> **Data to process**:
┄┄┄┄┄┄┄┄┄┄
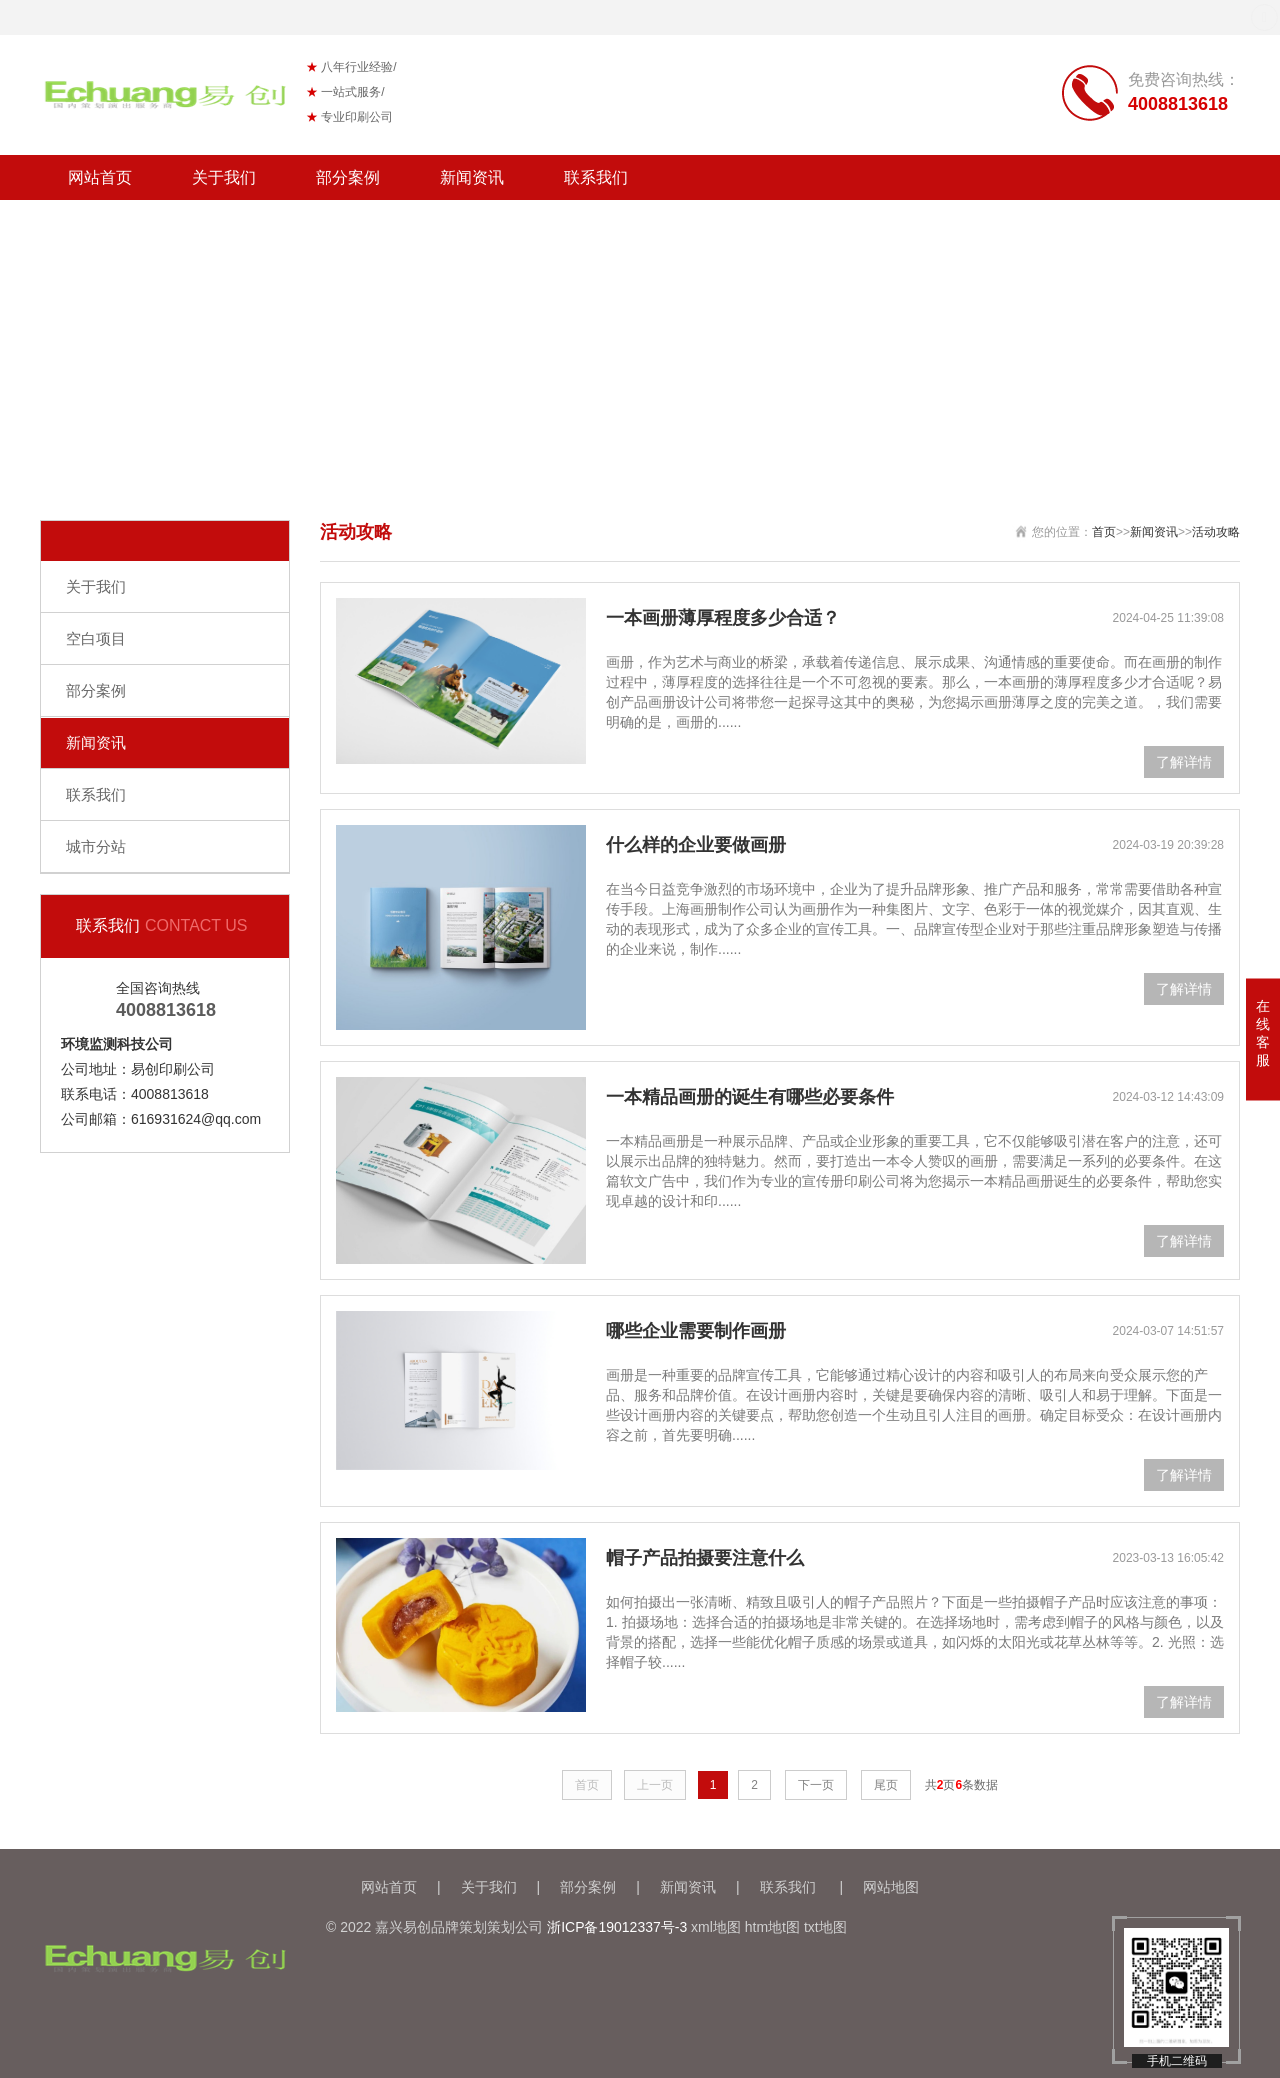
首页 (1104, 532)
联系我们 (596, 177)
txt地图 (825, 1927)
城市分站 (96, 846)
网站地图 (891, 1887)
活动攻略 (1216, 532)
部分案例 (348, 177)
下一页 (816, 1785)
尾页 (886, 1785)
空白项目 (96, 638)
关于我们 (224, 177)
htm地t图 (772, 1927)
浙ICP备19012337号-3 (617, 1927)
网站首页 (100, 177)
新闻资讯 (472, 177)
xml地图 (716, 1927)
┄┄┄┄┄┄┄┄┄┄
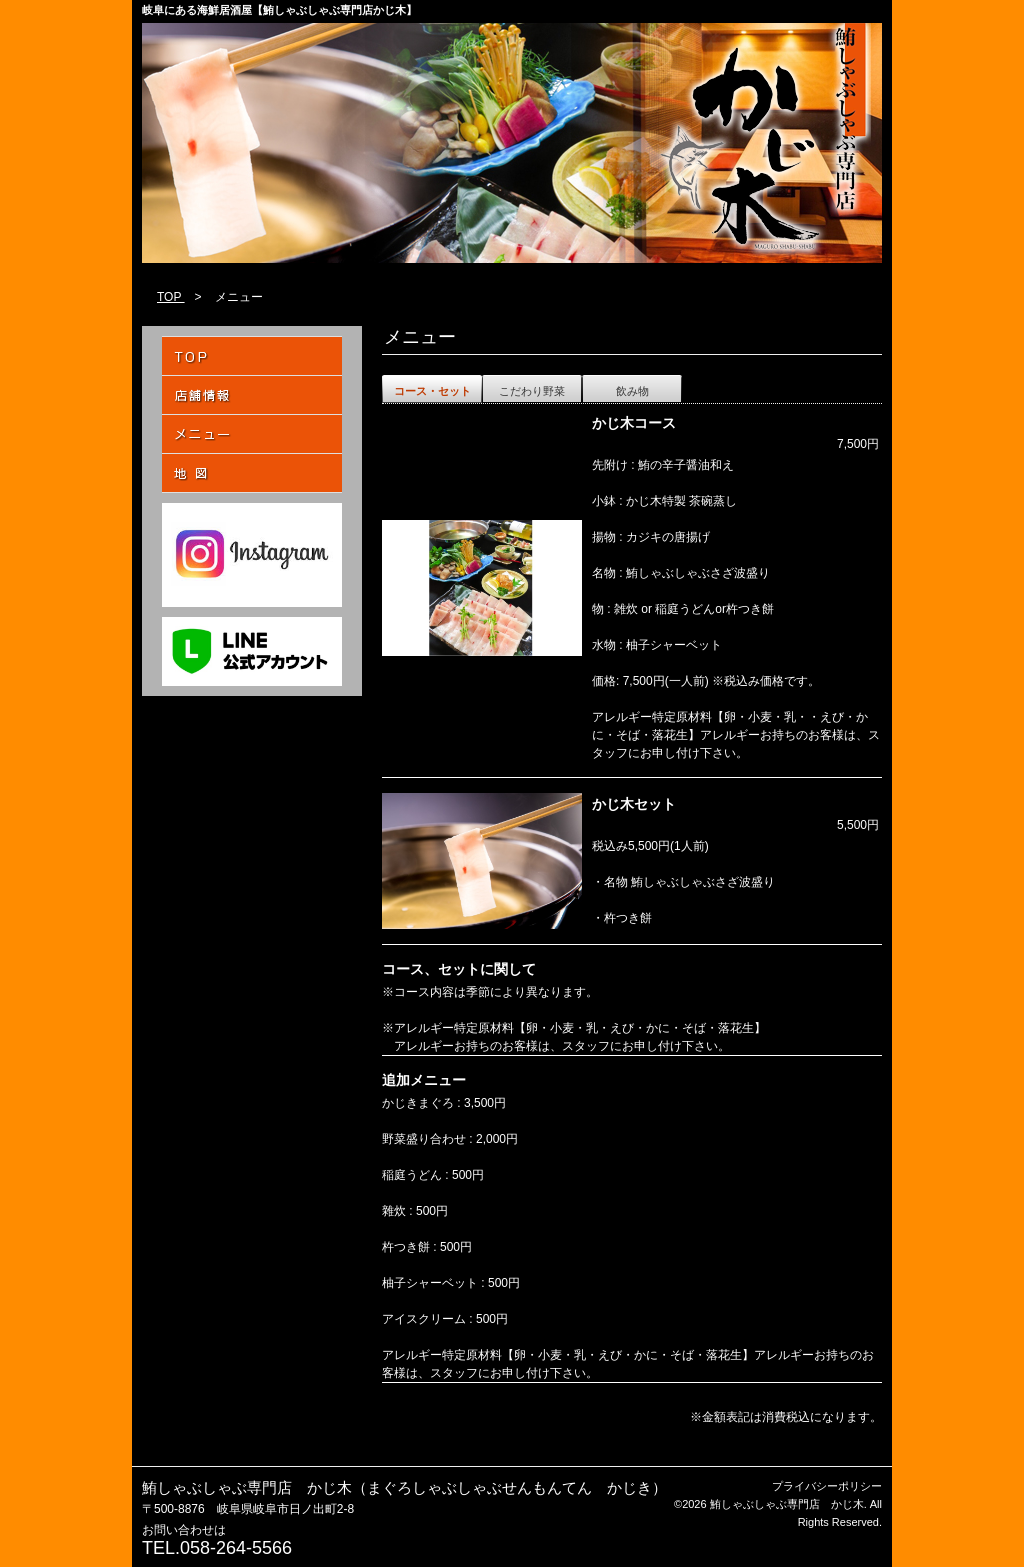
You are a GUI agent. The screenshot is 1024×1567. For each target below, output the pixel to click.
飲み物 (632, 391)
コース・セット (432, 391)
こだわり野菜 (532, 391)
┄┄┄┄┄┄┄┄┄┄
> **What is needed**: All that is needed is the exact run of lines above from the line containing "You are a GUI" through the line containing "こだわり野菜 (532, 391)", both of them included.

> **Response to the task**:
You are a GUI agent. The screenshot is 1024×1567. For each target below, output the pixel to click.
飲み物 (632, 391)
コース・セット (432, 391)
こだわり野菜 (532, 391)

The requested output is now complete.